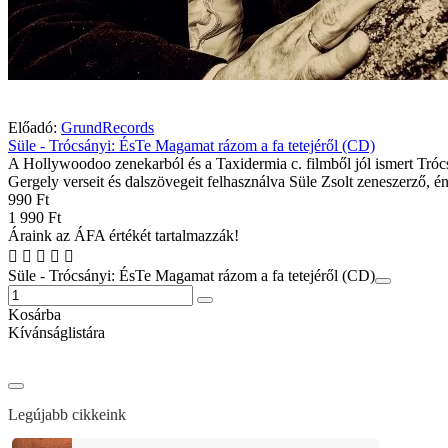
Előadó:
GrundRecords
Süle - Trócsányi: ÉsTe Magamat rázom a fa tetejéről (CD)
A Hollywoodoo zenekarból és a Taxidermia c. filmből jól ismert Tróc
Gergely verseit és dalszövegeit felhasználva Süle Zsolt zeneszerző, é
990 Ft
1 990 Ft
Áraink az ÁFA értékét tartalmazzák!
Süle - Trócsányi: ÉsTe Magamat rázom a fa tetejéről (CD)
Kosárba
Kívánságlistára
Legújabb cikkeink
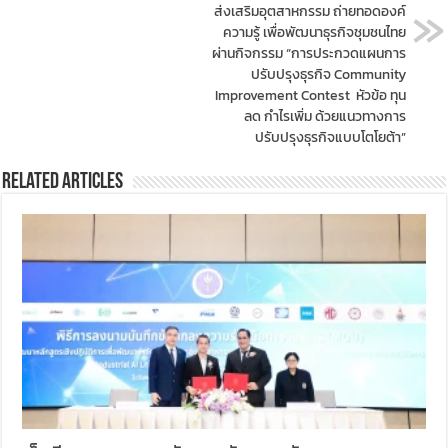
ส่งเสริมอุตสาหกรรม ถ่ายทอดองค์
ความรู้ เพื่อพัฒนาธุรกิจชุมชนไทย
ผ่านกิจกรรม “การประกวดแผนการ
ปรับปรุงธุรกิจ Community
Improvement Contest หัวข้อ ทุน
ลด กำไรเพิ่ม ด้วยแนวทางการ
ปรับปรุงธุรกิจแบบโตโยต้า”
Related Articles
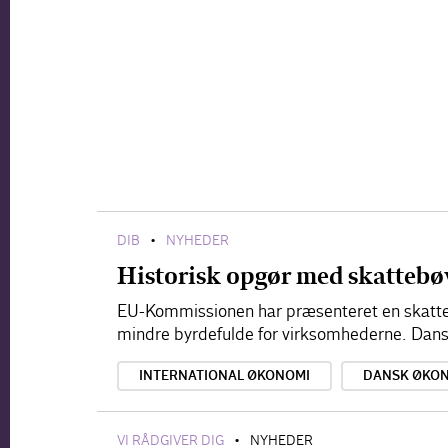
DIB
NYHEDER
•
Historisk opgør med skattebø
EU-Kommissionen har præsenteret en skatte
mindre byrdefulde for virksomhederne. Dansk 
INTERNATIONAL ØKONOMI
DANSK ØKO
VI RÅDGIVER DIG
NYHEDER
•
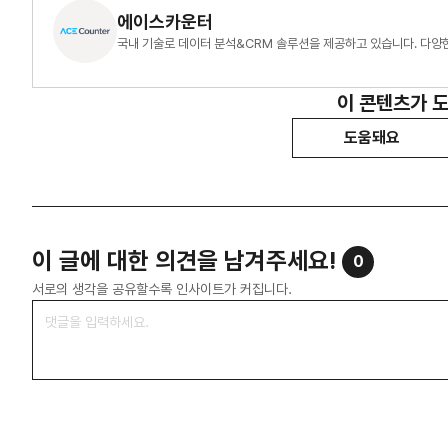
에이스카운터
국내 기술로 데이터 분석&CRM 솔루션을 제공하고 있습니다. 다양한 
이 콘텐츠가 
도움돼요
이 글에 대한 의견을 남겨주세요!
0
서로의 생각을 공유할수록 인사이트가 커집니다.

----------

- [TASK PROMPT]
Output the records above exactly, omitting the pictures.

- [ANSWER TO THIS TASK]
Előadó:
GrundRecords
Süle - Trócsányi: ÉsTe Magamat rázom a fa tetejéről (CD)
A Hollywoodoo zenekarból és a Taxidermia c. filmből jól ismert Tróc
Gergely verseit és dalszövegeit felhasználva Süle Zsolt zeneszerző, é
990 Ft
1 990 Ft
Áraink az ÁFA értékét tartalmazzák!
Süle - Trócsányi: ÉsTe Magamat rázom a fa tetejéről (CD)
Kosárba
Kívánságlistára
Legújabb cikkeink
ส่งเสริมอุตสาหกรรม ถ่ายทอดองค์
ความรู้ เพื่อพัฒนาธุรกิจชุมชนไทย
ผ่านกิจกรรม “การประกวดแผนการ
ปรับปรุงธุรกิจ Community
Improvement Contest หัวข้อ ทุน
ลด กำไรเพิ่ม ด้วยแนวทางการ
ปรับปรุงธุรกิจแบบโตโยต้า”
Related Articles
DIB
NYHEDER
•
Historisk opgør med skattebø
EU-Kommissionen har præsenteret en skatte
mindre byrdefulde for virksomhederne. Dansk 
INTERNATIONAL ØKONOMI
DANSK ØKO
VI RÅDGIVER DIG
NYHEDER
•
에이스카운터
국내 기술로 데이터 분석&CRM 솔루션을 제공하고 있습니다. 다양한 
이 콘텐츠가 
도움돼요
이 글에 대한 의견을 남겨주세요!
0
서로의 생각을 공유할수록 인사이트가 커집니다.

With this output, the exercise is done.